Robert A. Dowling, MD, dug into the Centers for Medicare & Medicaid Services’ recently released 2015 data from the "Open Payments" initiative, and summarizes the data on payments made to urologists.
The Physician Payments Sunshine Act (“Open Payments”) has been operational now for about 3 years (www.urologytimes.com/sunshine), and most physicians are familiar with its basic requirements. Urologists, however, may not know how they measure up when it comes to payment from industry. I dug into the Centers for Medicare & Medicaid Services’ recently released 2015 data from this initiative, and will summarize the data on payments made to urologists.
The Physician Payments Sunshine Act (Section 6002 of the Patient Protection and Affordable Care Act) requires that manufacturers of “covered drugs, devices, biologicals, and medical supplies” report payments or other transfers of value to physicians to the CMS. It further requires that manufacturers and group purchasing organizations (GPOs) report physician (or their family) ownership and investments interests. Finally, GPOs must report payments and transfers of value if the recipient physicians also had an ownership or investment interest during the reporting year. Physicians in training (residents) are not considered covered recipients under the law.
Payments and transfers to urologists represent a small fraction of total payments reported to CMS and, on average, a small fraction of a urologist’s professional income. In total, $31.6 million was paid to 9,285 unique urologists-about 1.6% of total provider payments ($1,999,181,104). The average payment was $153.91 and the median payment $15.89 (table 1). The maximum total of payments made to an individual urologist was $1,365,312. Only 38 urologists received over $100,000 in 2015, but in aggregate this represented more than 32% of all payments in the specialty ($10,275,912) (figure).
Compensation for services other than consulting, consulting, and royalty payments were the most common payment reasons. Most of the payments were made as cash or cash equivalents (table 2).
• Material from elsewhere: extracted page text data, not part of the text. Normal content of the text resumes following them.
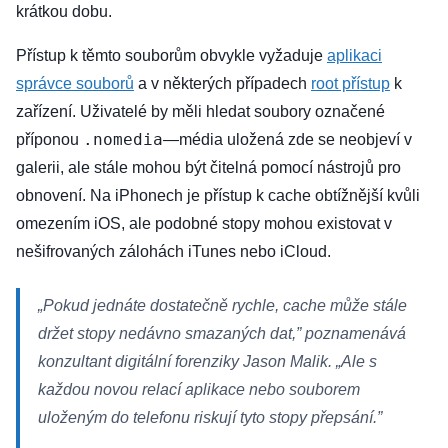
krátkou dobu.
Přístup k těmto souborům obvykle vyžaduje
aplikaci
správce souborů
a v některých případech
root přístup
k
zařízení. Uživatelé by měli hledat soubory označené
.nomedia
příponou
—média uložená zde se neobjeví v
galerii, ale stále mohou být čitelná pomocí nástrojů pro
obnovení. Na iPhonech je přístup k cache obtížnější kvůli
omezením iOS, ale podobné stopy mohou existovat v
nešifrovaných zálohách iTunes nebo iCloud.
„Pokud jednáte dostatečně rychle, cache může stále
držet stopy nedávno smazaných dat,” poznamenává
konzultant digitální forenziky Jason Malik. „Ale s
každou novou relací aplikace nebo souborem
uloženým do telefonu riskují tyto stopy přepsání.”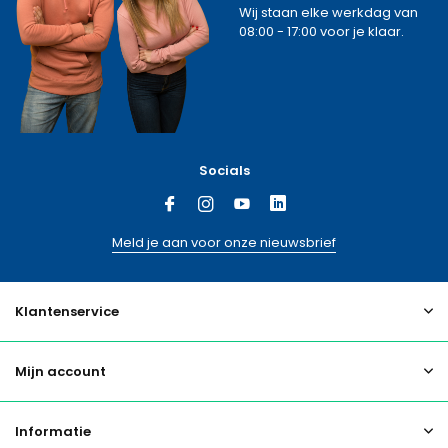
Wij staan elke werkdag van
08:00 - 17:00 voor je klaar.
Socials
Meld je aan voor onze nieuwsbrief
Klantenservice
Mijn account
Informatie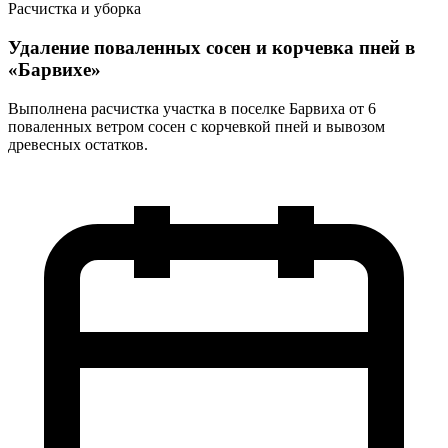
Расчистка и уборка
Удаление поваленных сосен и корчевка пней в
«Барвихе»
Выполнена расчистка участка в поселке Барвиха от 6
поваленных ветром сосен с корчевкой пней и вывозом
древесных остатков.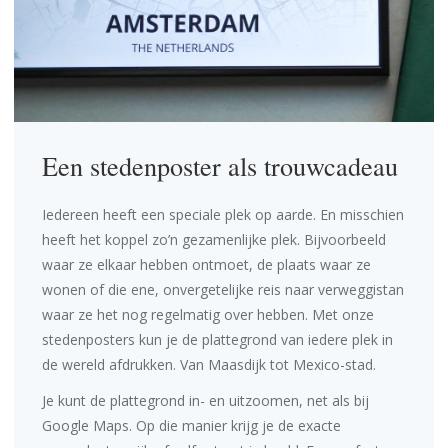
Een stedenposter als trouwcadeau
Iedereen heeft een speciale plek op aarde. En misschien
heeft het koppel zo’n gezamenlijke plek. Bijvoorbeeld
waar ze elkaar hebben ontmoet, de plaats waar ze
wonen of die ene, onvergetelijke reis naar verweggistan
waar ze het nog regelmatig over hebben. Met onze
stedenposters kun je de plattegrond van iedere plek in
de wereld afdrukken. Van Maasdijk tot Mexico-stad.
Je kunt de plattegrond in- en uitzoomen, net als bij
Google Maps. Op die manier krijg je de exacte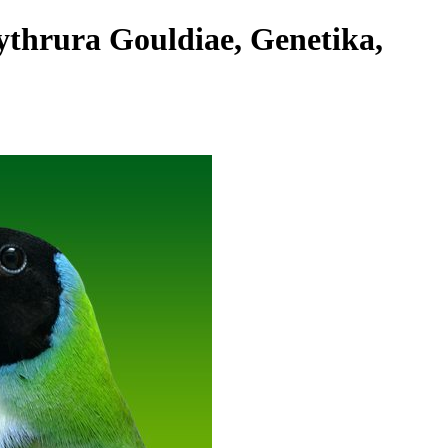
ythrura Gouldiae, Genetika,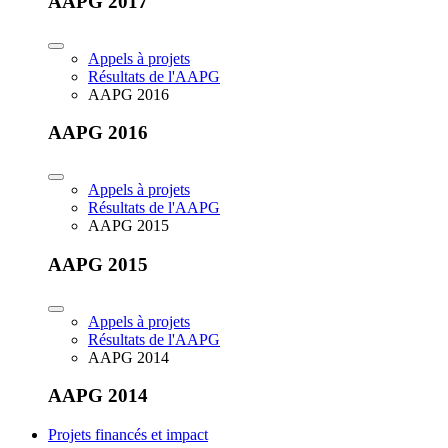
AAPG 2017
Appels à projets
Résultats de l'AAPG
AAPG 2016
AAPG 2016
Appels à projets
Résultats de l'AAPG
AAPG 2015
AAPG 2015
Appels à projets
Résultats de l'AAPG
AAPG 2014
AAPG 2014
Projets financés et impact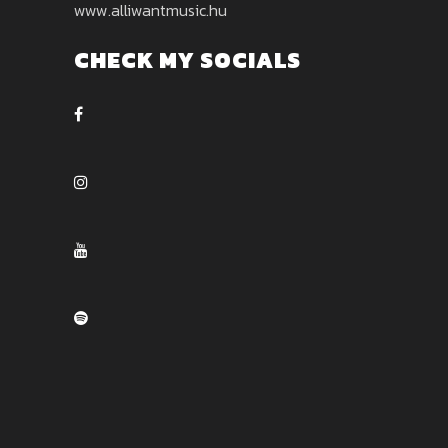
www.alliwantmusic.hu
CHECK MY SOCIALS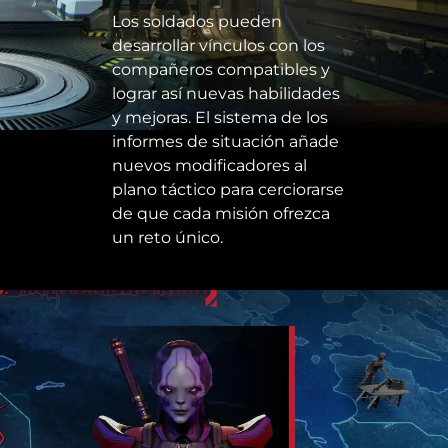
Los soldados pueden
desarrollar vínculos con los
compañeros compatibles y
lograr así nuevas habilidades
y mejoras. El sistema de los
informes de situación añade
nuevos modificadores al
plano táctico para cerciorarse
de que cada misión ofrezca
un reto único.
Twenty drugs represent one-third of manufacturer “spending” on urologists. Just over half (54%) of payments were associated with advanced prostate cancer drugs, 34% with overactive bladder drugs, and 10% with male health products. Twenty device products represent an additional 44% of manufacturer spending in the specialty: 25% of these payments were associated with prostate cancer, 21% with stones, 18% with female health, and 14% with male health. Payments from a GPO represented less than 0.3% of all payments to urologists.
Bottom line: Payments from manufacturers to urologists in 2015 reported to and by CMS under the Sunshine Act represent a small fraction of payments to all specialties. Furthermore, these payments are concentrated in a handful of individual manufacturers, drugs, devices, recipients, and disease states. Prostate cancer and OAB products together represent most of the collective spending in the specialty. The vast majority of urologists appear in the data, but need not worry about the appearance of impropriety from the data. If you wish to conduct your own analysis, visit the CMS Open Payments page at bit.ly/OpenPaymentsinfo.